# Cotyledons curled under



## MacroMicro (Mar 8, 2015)

Blue mystic,  Day 7 from seed in 50/50 Ffof/light warrior.  Under 2xT12 at 2-3 inches.  Soil moist, watered day of transplant of sprout from paper towel and the following day .  Trying to back off watering but soil has yet to dry (been 2 days since last water ). Doesn't seem to be improving,  first true leaves slow to develop.  Do these loom normal? 

View attachment 20150308_120923.jpg


View attachment 20150308_120849.jpg


----------



## Rosebud (Mar 8, 2015)

I guess i lost the post I just made, will try again.
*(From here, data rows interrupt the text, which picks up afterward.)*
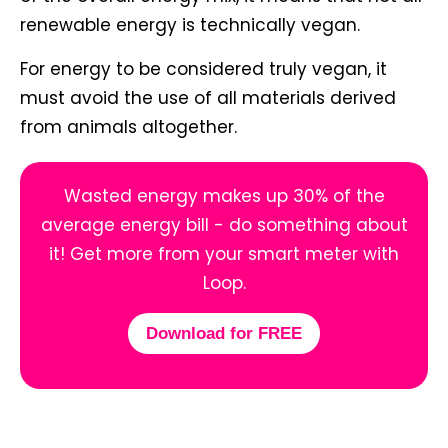
renewable energy is technically vegan.
For energy to be considered truly vegan, it
must avoid the use of all materials derived
from animals altogether.
Wasted energy makes up 30% of the
average energy bill - do something about
it! Get more from your smart meter with
Loop.
Download for FREE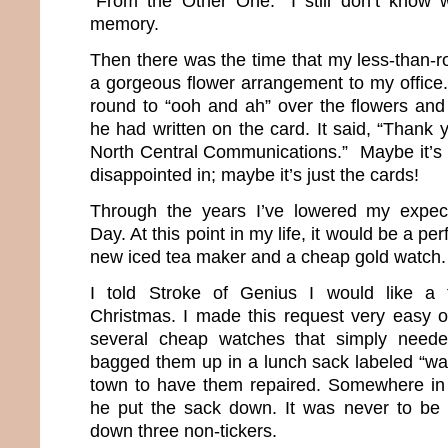
“From the Other One.” I still don’t know 
memory.
Then there was the time that my less-than-
a gorgeous flower arrangement to my office. 
round to “ooh and ah” over the flowers and 
he had written on the card. It said, “Thank 
North Central Communications.” Maybe it’s n
disappointed in; maybe it’s just the cards!
Through the years I’ve lowered my expecta
Day. At this point in my life, it would be a per
new iced tea maker and a cheap gold watch
I told Stroke of Genius I would like a 
Christmas. I made this request very easy 
several cheap watches that simply neede
bagged them up in a lunch sack labeled “w
town to have them repaired. Somewhere in 
he put the sack down. It was never to be
down three non-tickers.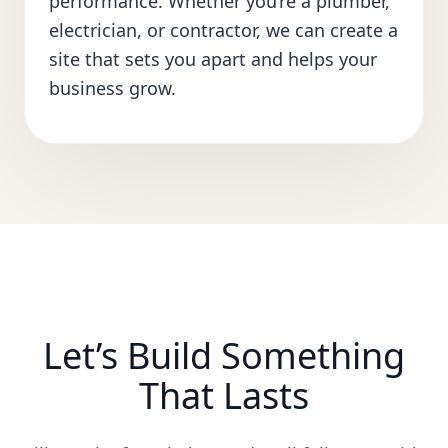
performance. Whether you’re a plumber,
electrician, or contractor, we can create a
site that sets you apart and helps your
business grow.
Let’s Build Something
That Lasts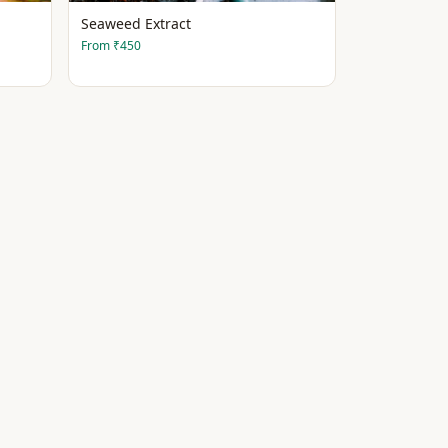
Seaweed Extract
From
₹450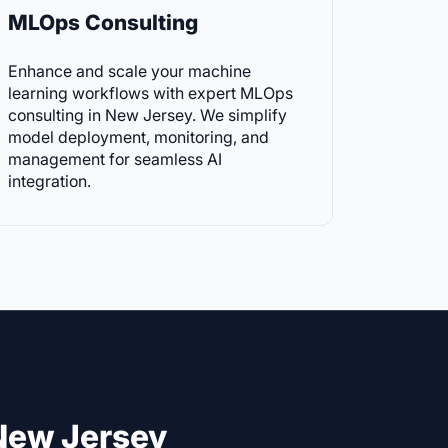
MLOps Consulting
Enhance and scale your machine
learning workflows with expert MLOps
consulting in New Jersey. We simplify
model deployment, monitoring, and
management for seamless AI
integration.
New Jersey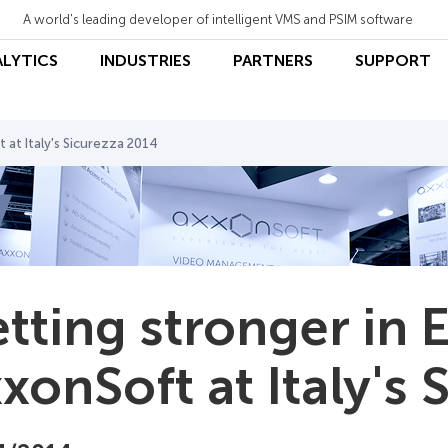
A world's leading developer of intelligent VMS and PSIM software
ALYTICS
INDUSTRIES
PARTNERS
SUPPORT
 at Italy's Sicurezza 2014
tting stronger in 
xonSoft at Italy's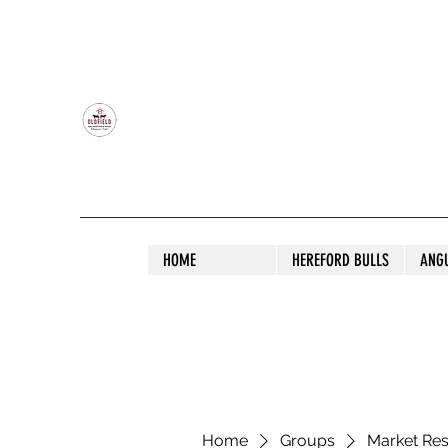
OLDFIELD POLL HEREFORD AND ANGU
HOME
HEREFORD BULLS
ANG
Home
Groups
Market Re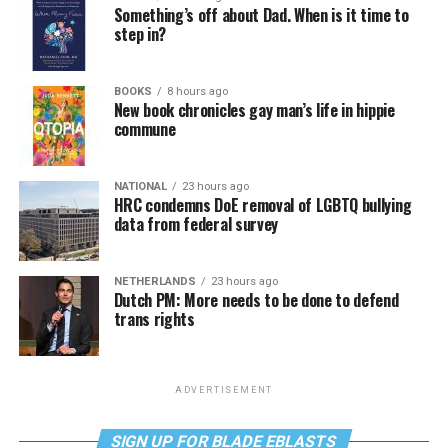
Something’s off about Dad. When is it time to
step in?
BOOKS
8 hours ago
New book chronicles gay man’s life in hippie
commune
NATIONAL
23 hours ago
HRC condemns DoE removal of LGBTQ bullying
data from federal survey
NETHERLANDS
23 hours ago
Dutch PM: More needs to be done to defend
trans rights
ADVERTISEMENT
SIGN UP FOR BLADE EBLASTS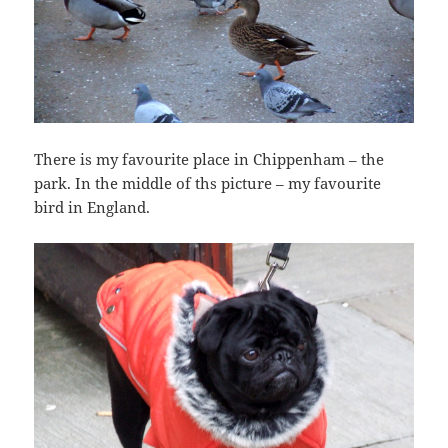
There is my favourite place in Chippenham – the
park. In the middle of ths picture – my favourite
bird in England.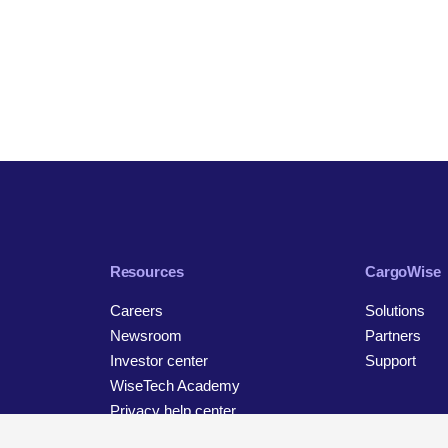
Resources
CargoWise
Careers
Solutions
Newsroom
Partners
Investor center
Support
WiseTech Academy
Privacy help center
Contact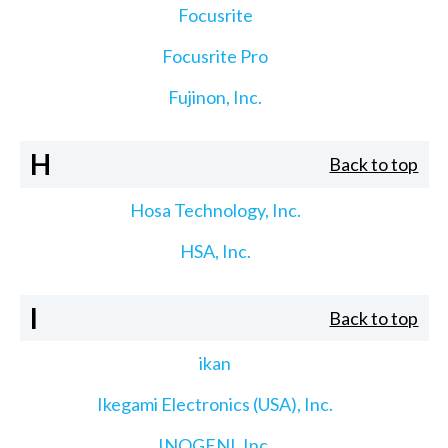
Focusrite
Focusrite Pro
Fujinon, Inc.
H
Back to top
Hosa Technology, Inc.
HSA, Inc.
I
Back to top
ikan
Ikegami Electronics (USA), Inc.
INOGENI, Inc.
Your baby is in too big of a pot that doesn't breathe. In a too big plastic pot it is hard to observe the wet/dry cycle. If you are good at transplanting I would put it in a breathable container, small smart pot, a keg cup with holes cut all over it... It is very delicate to move now, but i don't see it living in the pot it is in.   Good luck..  Green mojo and let us know how it is going.


----------



## MacroMicro (Mar 8, 2015)

Hi,  thanks.  I know the pic is kind of close up but it already is in a keg cup with 7-10 holes in the bottom.  Soil was packed loose.


----------



## MacroMicro (Mar 8, 2015)

Do you let the soil dry out between waterings at this stage?  Here's more  pics, the first two are the feminized  BMs and the second are Nirvana freebies that seem much happier. Am i just over-analyzing?


----------



## MacroMicro (Mar 8, 2015)

Oops forgot to hit attach.Am i over-analyzing? 

View attachment 20150308_141354.jpg


View attachment 20150308_141407.jpg


View attachment 20150308_141450.jpg


View attachment 20150308_141433.jpg


----------



## Rosebud (Mar 8, 2015)

Yes let it dry between waterings. They have to have a wet/dry cycle. not to the point of wilting, but almost.


----------